Directrice de la protection de la jeunesse du CIUSSS du Centre-Sud-de-l’Île-de-Montréal, Assunta Gallo indique que d’ici 2026, 15 millions seront investis pour corriger la situation au Mont-Saint-Antoine. À terme, les bâtiments seront modernisés, les toits seront refaits, les fenêtres changées, les salles de bains et cuisines rénovées. Les travaux sont déjà commencés, assure Mme Gallo. « J’ai la responsabilité de m’assurer que les conditions de vie là-bas sont correctes », dit-elle.

PHOTO FOURNIE PAR L’APTS

L’afflux de jeunes au centre de réadaptation de Lanaudière à Joliette est tel qu’on y a construit une unité de débordement dans le gymnase.

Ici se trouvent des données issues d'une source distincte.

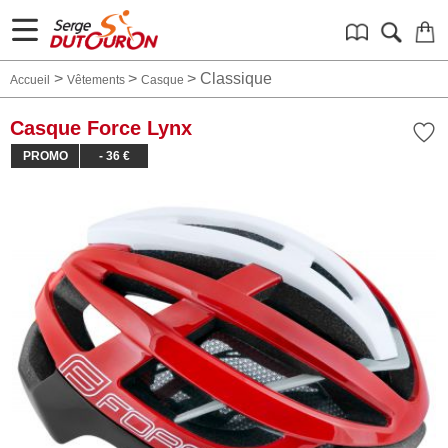
>
>
>
Classique
Accueil
Vêtements
Casque
Casque Force Lynx
PROMO
- 36 €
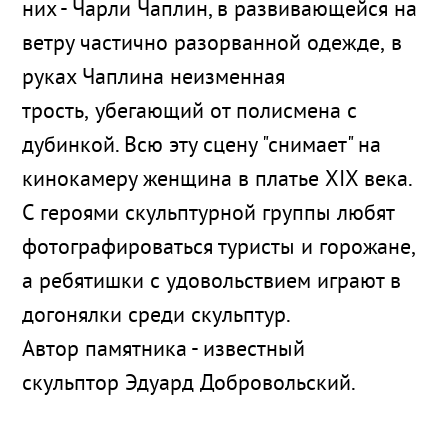
них - Чарли Чаплин, в развивающейся на
ветру частично разорванной одежде, в
руках Чаплина неизменная
трость, убегающий от полисмена с
дубинкой. Всю эту сцену "снимает" на
кинокамеру женщина в платье XIX века.
С героями скульптурной группы любят
фотографироваться туристы и горожане,
а ребятишки с удовольствием играют в
догонялки среди скульптур.
Автор памятника - известный
скульптор Эдуард Добровольский.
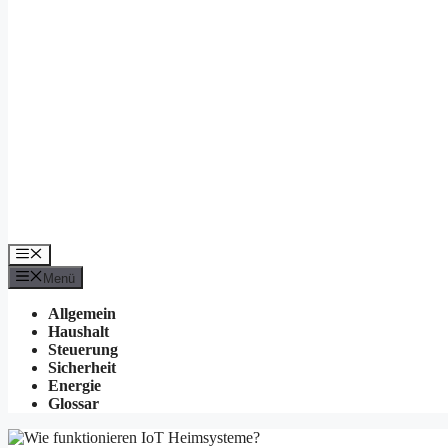
Menü
Menü
Allgemein
Haushalt
Steuerung
Sicherheit
Energie
Glossar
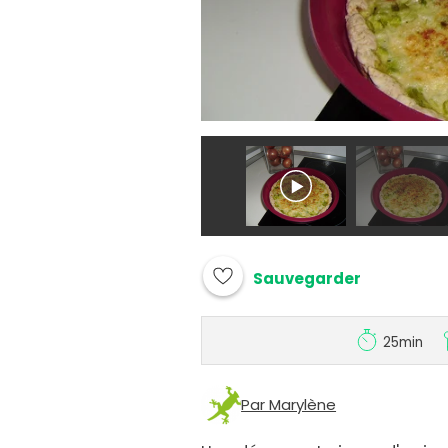
Sauvegarder
25min
Par Marylène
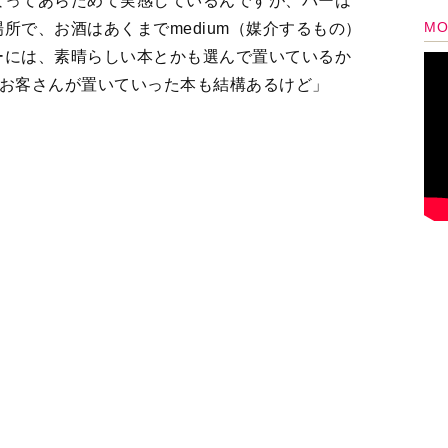
わっているわけだけど、売ってもいいよねって。
を無くさないためにも本を売る仕組みを知りた
がったわけでして。もしその仕組みを竹田さんに
夫です」
ない（笑）」
分らが積極的にやるのかといえば、本屋の名前が
露出やイベントなどを通じて、書店名を広げるこ
に繋がった。なので、未来のお客さんたちが交流
リットです。もちろん、現実的には本のメンテナ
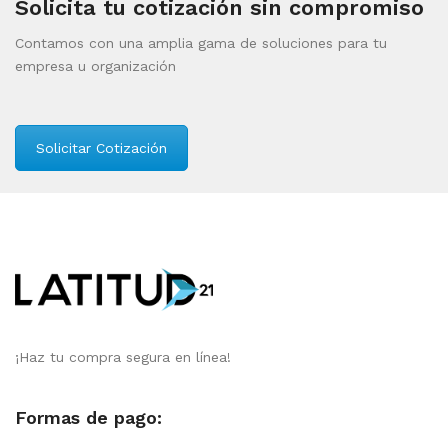
Solicita tu cotización sin compromiso
Contamos con una amplia gama de soluciones para tu
empresa u organización
Solicitar Cotización
¡Haz tu compra segura en línea!
Formas de pago:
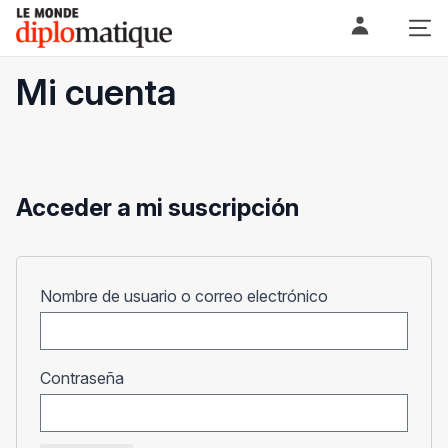
Skip
Le monde diplomatique
to
content
Mi cuenta
Acceder a mi suscripción
Obligatorio
Nombre de usuario o correo electrónico
Obligatorio
Contraseña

Le centre de réadaptation de Lanaudière à Joliette est aussi considéré comme en mauvais état (cote D). Représentant national de l’APTS pour la région de Lanaudière, Steve Garceau affirme qu’à la vétusté du bâtiment s’ajoute un important débordement du nombre d’usagers. Le gymnase de ce centre a été réquisitionné pour en faire des chambres à l’aide de paravents, affirme-t-il.

On est pris dans un système qui n’a jamais évolué. À l’époque, le mandat était plus carcéral, maintenant on a des cas de santé mentale, de la grosse négligence. Il va falloir faire un chantier massif pour adapter ces milieux de vie.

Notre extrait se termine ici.